Difficulty Level: At Grade Created by: CK-12

Learning Objectives

• Determine the quotient theorem of complex numbers in polar form.
• Determine the product theorem of complex numbers in polar form.
• Solve everyday problems that require you to use the product and/or quotient theorem of complex numbers in polar form to obtain the correct solution.

## The Product Theorem

Multiplication of complex numbers in polar form is similar to the multiplication of complex numbers in standard form. However, to determine a general rule for multiplication, the trigonometric functions will be simplified by applying the sum/difference identities for cosine and sine. To obtain a general rule for the multiplication of complex numbers in polar from, let the first number be $r_1(\cos \theta_1 + i \sin \theta_1)$ and the second number be $r_2(\cos \theta_2 + i \sin \theta_2)$. The product can then be simplified by use of three facts: the definition $i^2 = -1$, the sum identity $\cos \alpha \cos \beta - \sin \alpha \sin \beta = \cos(\alpha + \beta)$, and the sum identity $\sin \alpha \cos \beta + \cos \alpha \sin \beta = \sin (\alpha + \beta)$.

Now that the numbers have been designated, proceed with the multiplication of these binomials.

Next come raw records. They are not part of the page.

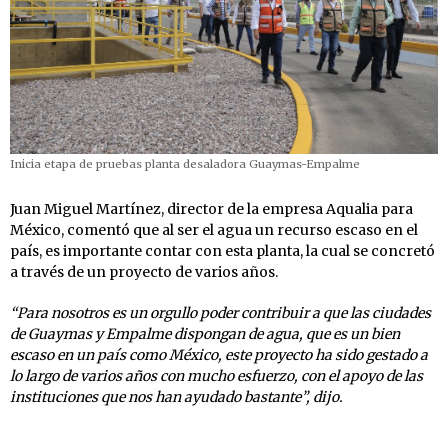
Inicia etapa de pruebas planta desaladora Guaymas-Empalme
Juan Miguel Martínez, director de la empresa Aqualia para
México, comentó que al ser el agua un recurso escaso en el
país, es importante contar con esta planta, la cual se concretó
a través de un proyecto de varios años.
“Para nosotros es un orgullo poder contribuir a que las ciudades
de Guaymas y Empalme dispongan de agua, que es un bien
escaso en un país como México, este proyecto ha sido gestado a
lo largo de varios años con mucho esfuerzo, con el apoyo de las
instituciones que nos han ayudado bastante”, dijo.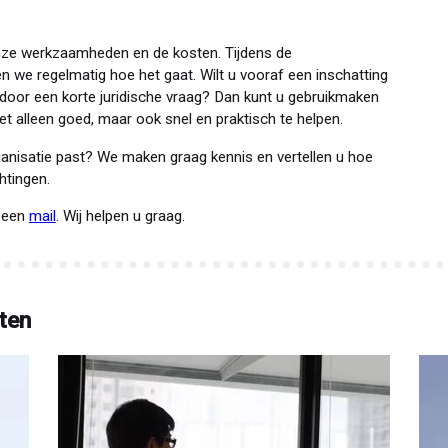
nze werkzaamheden en de kosten. Tijdens de
we regelmatig hoe het gaat. Wilt u vooraf een inschatting
ndoor een korte juridische vraag? Dan kunt u gebruikmaken
t alleen goed, maar ook snel en praktisch te helpen.
anisatie past? We maken graag kennis en vertellen u hoe
htingen.
 een
mail
. Wij helpen u graag.
ten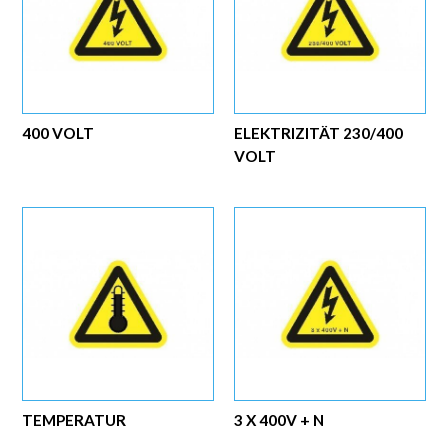
400 VOLT
ELEKTRIZITÄT 230/400
VOLT
TEMPERATUR
3 X 400V + N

$& r_1(\cos \theta_1 + i \sin \theta_1) \cdot r_2(\cos \theta_2 + i \sin \theta_2)\\& r_1r_2(\cos \theta_1 \cos \theta_2 + i \cos \theta_1 \sin \theta_2 + i \sin \theta_1 \cos \theta_2 + i^2 \sin \theta_1 \sin \theta_2)\\& r_1r_2[(\cos \theta_1 \cos \theta_2 - \sin \theta_1 \sin \theta_2) + i (\sin \theta_1 \cos \theta_2 + \cos \theta_1 \sin \theta_2)]\\& r_1r_2[\cos(\theta_1 + \theta_2) + i \sin(\theta_1 + \theta_2)]$

Therefore:

$r_1(\cos \theta_1 + i \sin \theta_1) \cdot r_2(\cos \theta_2 + i \sin \theta_2)=r_1r_2[\cos (\theta_1+\theta_2)+i \sin(\theta_1+\theta_2)]$

## Quotient Theorem

Division of complex numbers in polar form is similar to the division of complex numbers in standard form. However, to determine a general rule for division, the denominator must be rationalized by multiplying the fraction by the complex conjugate of the denominator. In addition, the trigonometric functions must be simplified by applying the sum/difference identities for cosine and sine as well as one of the Pythagorean identities. To obtain a general rule for the division of complex numbers in polar from, let the first number be $r_1(\cos \theta_1 + i \sin \theta_1)$ and the second number be $r_2(\cos \theta_2 + i \sin \theta_2)$. The product can then be simplified by use of five facts: the definition $i^2 = -1$, the difference identity $\cos \alpha \cos \beta + \sin \alpha \sin \beta = \cos(\alpha - \beta)$, the difference identity $\sin \alpha \cos \beta - \cos \alpha \sin \beta = \sin (\alpha - \beta)$, the Pythagorean identity, and the fact that the conjugate of $\cos \theta_2 + i \sin \theta_2$ is $\cos \theta_2 - i \sin \theta_2$.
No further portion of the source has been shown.